The concept of ‘recourse’ is key to understanding risk allocation in intercompany agreements.

It’s also key to implementing transfer pricing policies in a way which is consistent with the approach set out in the OECD TP Guidelines: the fundamental idea of delineating transactions between associated entities, and then allowing the risk allocation inherent in that delineation to ‘play out’ or 'materialise'.

‘Recourse’ refers to the ability of one party to make a contractual claim against another. It encompasses both the subject matter of the claim and its quantum.

One way of looking at contractual recourse is to ask three questions:

1. In what circumstances would a claim arise? For example, a breach of a duty to deliver goods corresponding to an agreed standard. Or a contractual indemnity which applies if one party suffers a third party product liability claim.

2. How would any claim be calculated? For example, a potential claim may include loss of profits. Or a dollar-for-dollar payment to ‘make whole’ the party being indemnified.

3. What exclusions or limitations would apply to the claim? For example, there may be a contractual cap on the total amount of claims in a period.

The archetypal example of this approach is insurance policies - underwriters are masters of defining and assessing risk. And of course the policy terms and inextricably linked to the pricing of premiums.
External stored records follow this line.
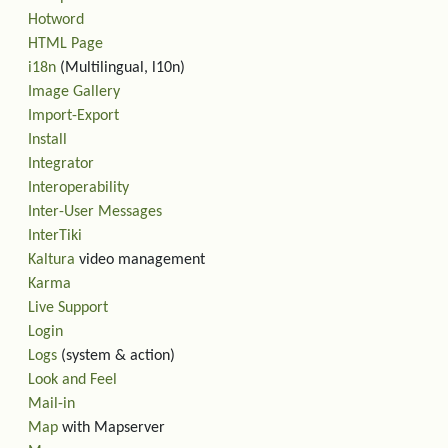
Hotword
HTML Page
i18n
(Multilingual, l10n)
Image Gallery
Import-Export
Install
Integrator
Interoperability
Inter-User Messages
InterTiki
Kaltura
video management
Karma
Live Support
Login
Logs
(system & action)
Look and Feel
Mail-in
Map
with Mapserver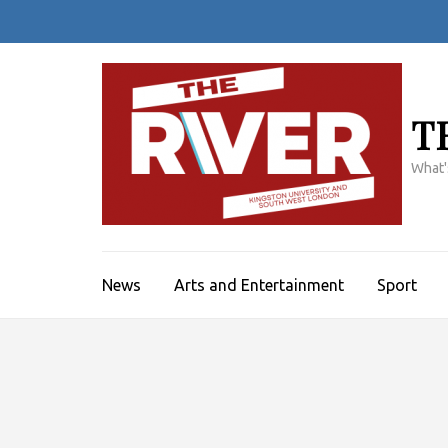
Skip
to
content
(Press
Enter)
T
What'
News
Arts and Entertainment
Sport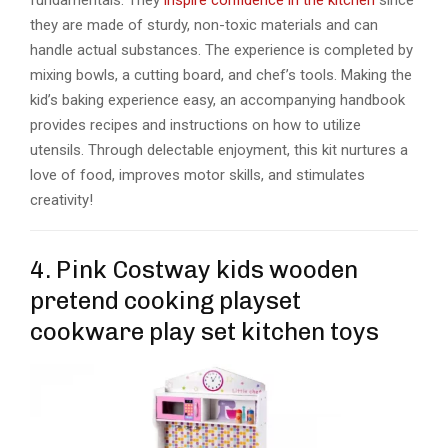
fundamentals. They
inspire confidence in the kitchen
since
they are made of sturdy, non-toxic materials and can
handle actual substances. The experience is completed by
mixing bowls, a cutting board, and chef’s tools. Making the
kid’s baking experience easy, an accompanying handbook
provides recipes and instructions on how to utilize
utensils. Through delectable enjoyment, this kit nurtures a
love of food, improves motor skills, and stimulates
creativity!
4. Pink Costway kids wooden
pretend cooking playset
cookware play set kitchen toys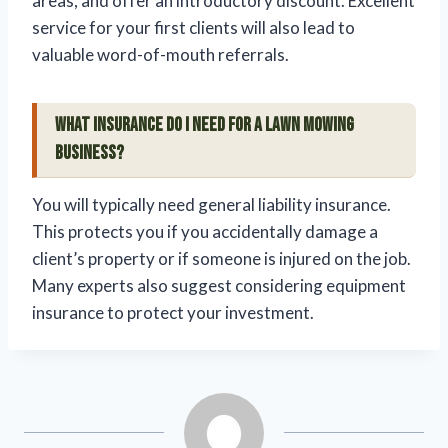
areas, and offer an introductory discount. Excellent
service for your first clients will also lead to
valuable word-of-mouth referrals.
What insurance do I need for a lawn mowing
business?
You will typically need general liability insurance.
This protects you if you accidentally damage a
client’s property or if someone is injured on the job.
Many experts also suggest considering equipment
insurance to protect your investment.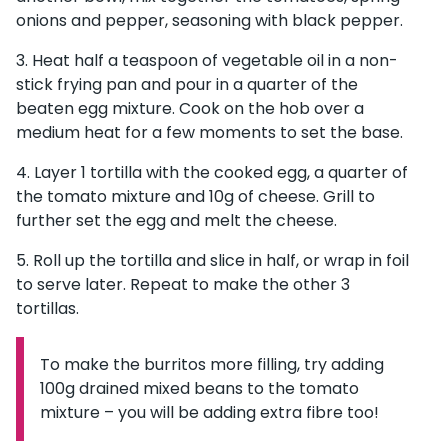
onions and pepper, seasoning with black pepper.
Heat half a teaspoon of vegetable oil in a non-
stick frying pan and pour in a quarter of the
beaten egg mixture. Cook on the hob over a
medium heat for a few moments to set the base.
Layer 1 tortilla with the cooked egg, a quarter of
the tomato mixture and 10g of cheese. Grill to
further set the egg and melt the cheese.
Roll up the tortilla and slice in half, or wrap in foil
to serve later. Repeat to make the other 3
tortillas.
To make the burritos more filling, try adding
Information:
100g drained mixed beans to the tomato
mixture – you will be adding extra fibre too!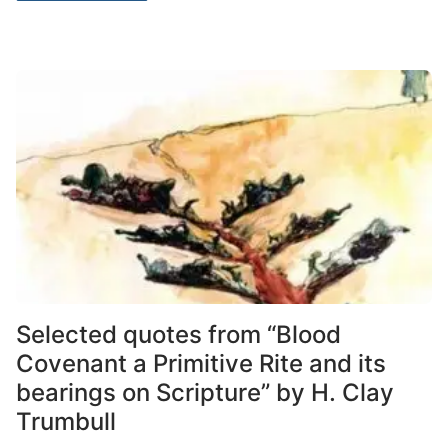
Selected quotes from “Blood
Covenant a Primitive Rite and its
bearings on Scripture” by H. Clay
Trumbull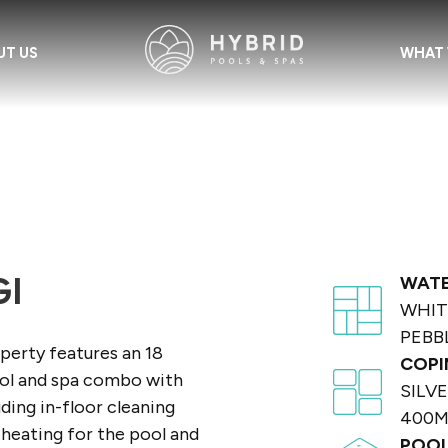
UT US
WHAT 
I
WATE
WHIT
PEBB
perty features an 18
COPI
ool and spa combo with
SILV
uding in-floor cleaning
400
heating for the pool and
POOL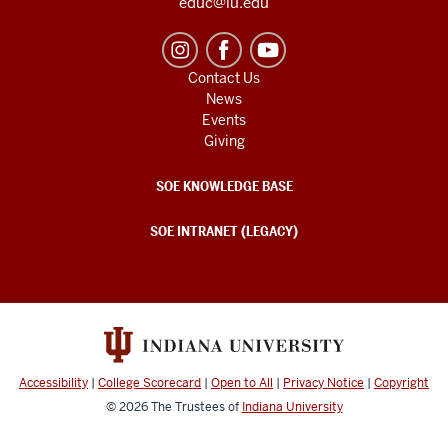
educ@iu.edu
Contact Us
News
Events
Giving
SOE KNOWLEDGE BASE
SOE INTRANET (LEGACY)
Accessibility
|
College Scorecard
|
Open to All
|
Privacy Notice
|
Copyright
© 2026
The Trustees of
Indiana University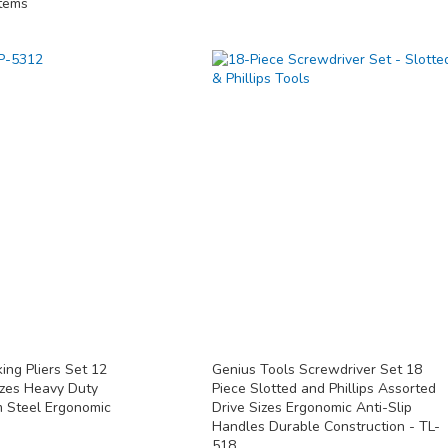
tems
ing Pliers Set 12
Genius Tools Screwdriver Set 18
izes Heavy Duty
Piece Slotted and Phillips Assorted
 Steel Ergonomic
Drive Sizes Ergonomic Anti-Slip
Handles Durable Construction - TL-
518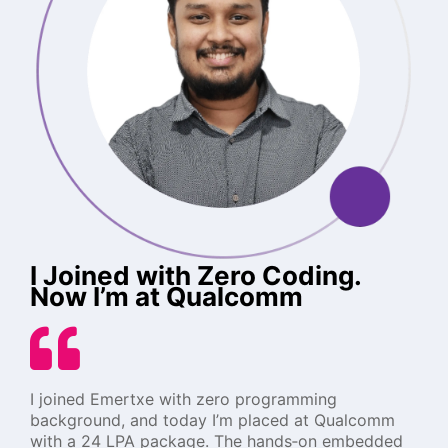
I Joined with Zero Coding.
Now I’m at Qualcomm
I joined Emertxe with zero programming
background, and today I’m placed at Qualcomm
with a 24 LPA package. The hands‑on embedded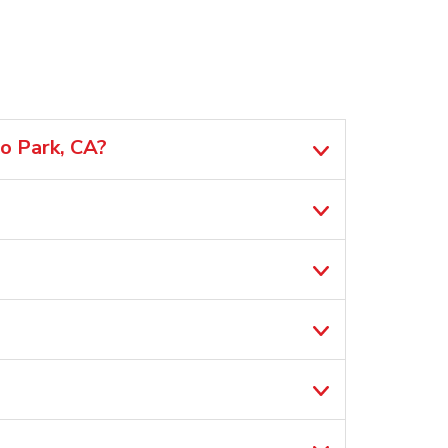
lo Park, CA?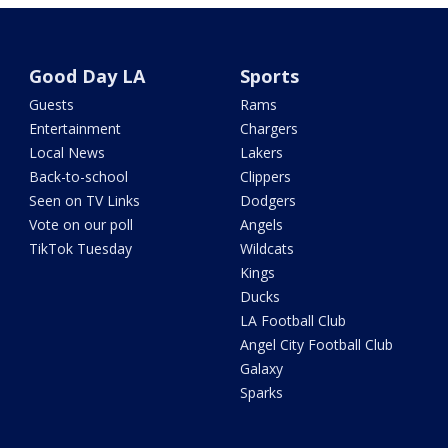
Good Day LA
Sports
Guests
Rams
Entertainment
Chargers
Local News
Lakers
Back-to-school
Clippers
Seen on TV Links
Dodgers
Vote on our poll
Angels
TikTok Tuesday
Wildcats
Kings
Ducks
LA Football Club
Angel City Football Club
Galaxy
Sparks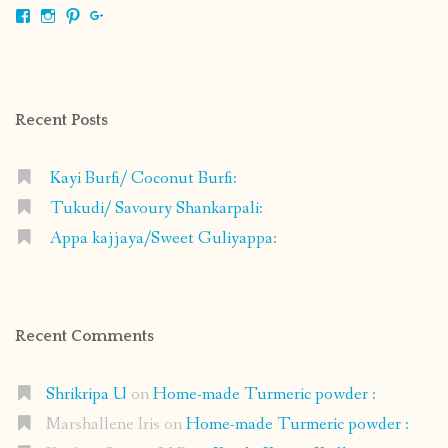
View
View
View
View
shrikripa.in’s
shrikripa7’s
kripa0376’s
118125632841907936300’s
profile
profile
profile
profile
on
on
on
on
Facebook
Instagram
Pinterest
Google+
Recent Posts
Kayi Burfi/ Coconut Burfi:
Tukudi/ Savoury Shankarpali:
Appa kajjaya/Sweet Guliyappa:
Recent Comments
Shrikripa U
on
Home-made Turmeric powder :
Marshallene Iris
on
Home-made Turmeric powder :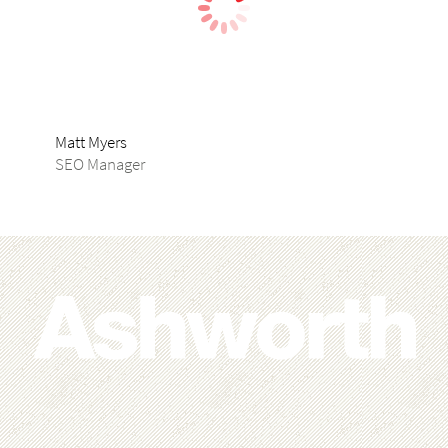
Matt Myers
Joh
SEO Manager
Pub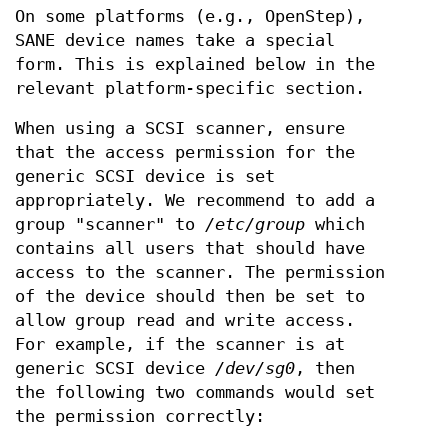
On some platforms (e.g., OpenStep),
SANE device names take a special
form. This is explained below in the
relevant platform-specific section.
When using a SCSI scanner, ensure
that the access permission for the
generic SCSI device is set
appropriately. We recommend to add a
group "scanner" to
/etc/group
which
contains all users that should have
access to the scanner. The permission
of the device should then be set to
allow group read and write access.
For example, if the scanner is at
generic SCSI device
/dev/sg0
, then
the following two commands would set
the permission correctly: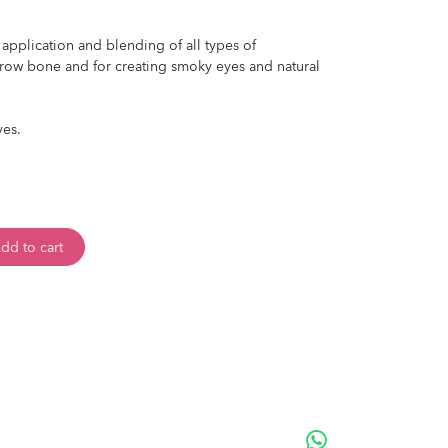
 application and blending of all types of
row bone and for creating smoky eyes and natural
yes.
dd to cart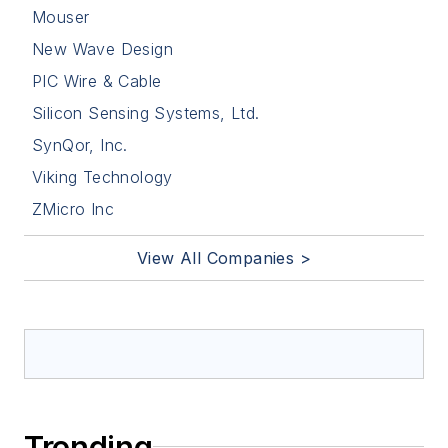
Mouser
New Wave Design
PIC Wire & Cable
Silicon Sensing Systems, Ltd.
SynQor, Inc.
Viking Technology
ZMicro Inc
View All Companies >
Trending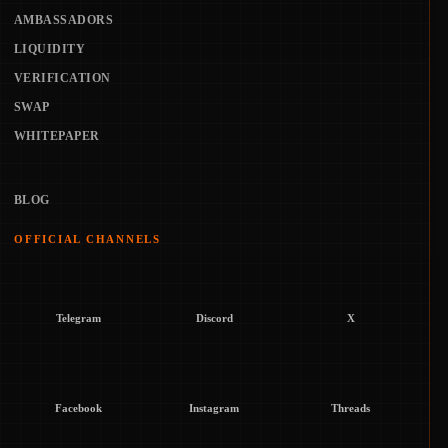
AMBASSADORS
LIQUIDITY
VERIFICATION
SWAP
WHITEPAPER
BLOG
OFFICIAL CHANNELS
Telegram
Discord
X
Facebook
Instagram
Threads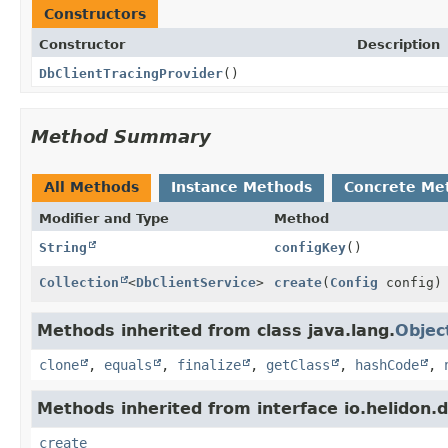
Constructors
Constructor
Description
DbClientTracingProvider
()
Method Summary
All Methods
Instance Methods
Concrete Me
Modifier and Type
Method
String
configKey
()
Collection
<
DbClientService
>
create
(
Config
config)
Methods inherited from class java.lang.
Objec
clone
,
equals
,
finalize
,
getClass
,
hashCode
,
Methods inherited from interface io.helidon.db
create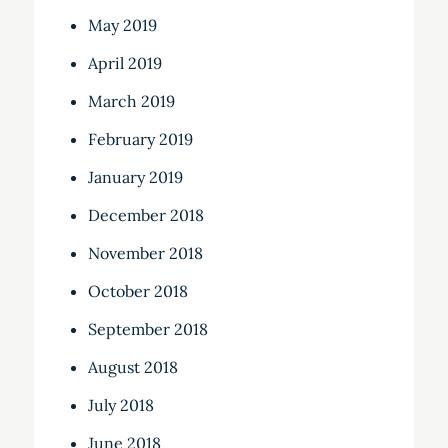
May 2019
April 2019
March 2019
February 2019
January 2019
December 2018
November 2018
October 2018
September 2018
August 2018
July 2018
June 2018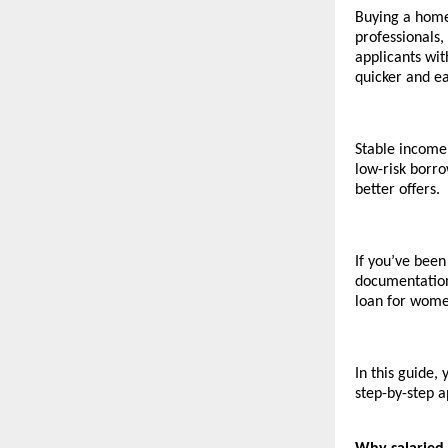
Buying a home 
professionals,
applicants wi
quicker and ea
Stable income,
low-risk borro
better offers.
If you’ve been
documentation
loan for wome
In this guide,
step-by-step a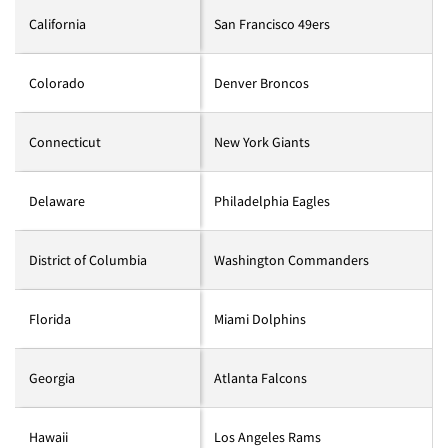
California
San Francisco 49ers
Colorado
Denver Broncos
Connecticut
New York Giants
Delaware
Philadelphia Eagles
District of Columbia
Washington Commanders
Florida
Miami Dolphins
Georgia
Atlanta Falcons
Hawaii
Los Angeles Rams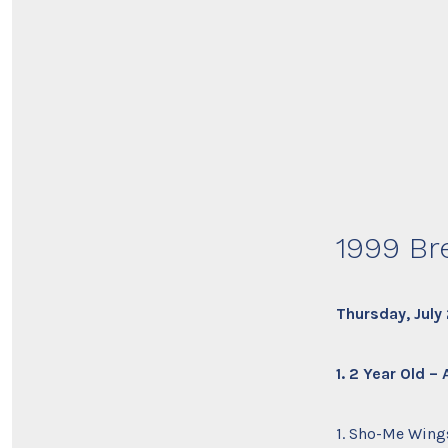
1999 Br
Thursday, July
1. 2 Year Old –
1. Sho-Me Wings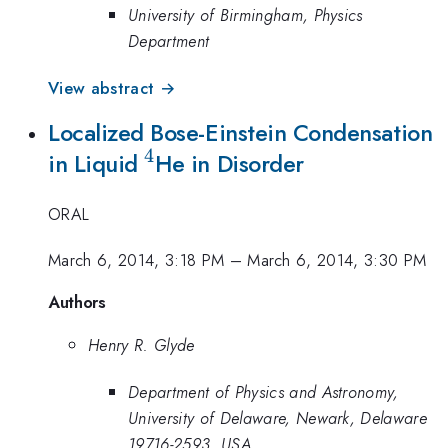
University of Birmingham, Physics
Department
View abstract →
Localized Bose-Einstein Condensation
4
^4
in Liquid
He in Disorder
ORAL
March 6, 2014, 3:18 PM
–
March 6, 2014, 3:30 PM
Authors
Henry R. Glyde
Department of Physics and Astronomy,
University of Delaware, Newark, Delaware
19716-2593, USA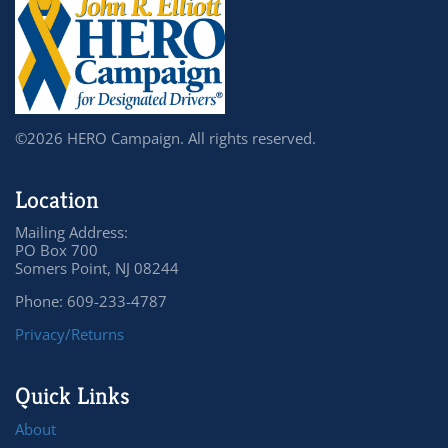
©2026 HERO Campaign. All rights reserved.
Location
Mailing Address:
PO Box 700
Somers Point, NJ 08244
Phone: 609-233-4787
Privacy/Returns
Quick Links
About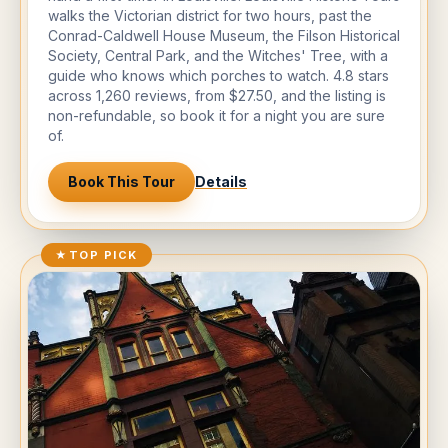
walks the Victorian district for two hours, past the
Conrad-Caldwell House Museum, the Filson Historical
Society, Central Park, and the Witches' Tree, with a
guide who knows which porches to watch. 4.8 stars
across 1,260 reviews, from $27.50, and the listing is
non-refundable, so book it for a night you are sure
of.
Book This Tour
Details
★
TOP PICK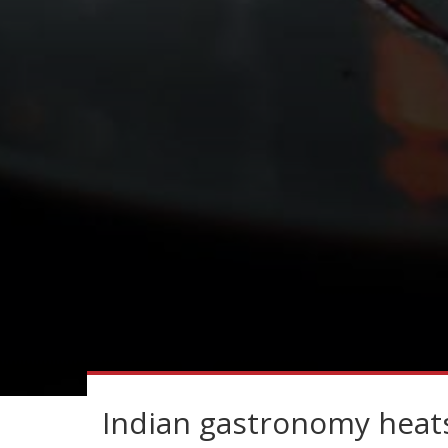
Indian gastronomy heats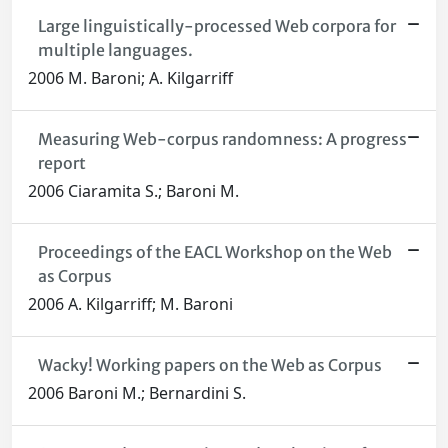
Large linguistically-processed Web corpora for
multiple languages.
2006 M. Baroni; A. Kilgarriff
Measuring Web-corpus randomness: A progress
report
2006 Ciaramita S.; Baroni M.
Proceedings of the EACL Workshop on the Web
as Corpus
2006 A. Kilgarriff; M. Baroni
Wacky! Working papers on the Web as Corpus
2006 Baroni M.; Bernardini S.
As with any other aspect of intercompany agreements, the objective here generally not to replicate the form of contractual arrangements which exist between unconnected third parties.

The objective is to implement the relevant transaction in legal reality in a way which:

* approximates an arm’s length result for the parties;

* aligns with operational reality; and

* also aligns with the financial capacity of the relevant parties to bear risk.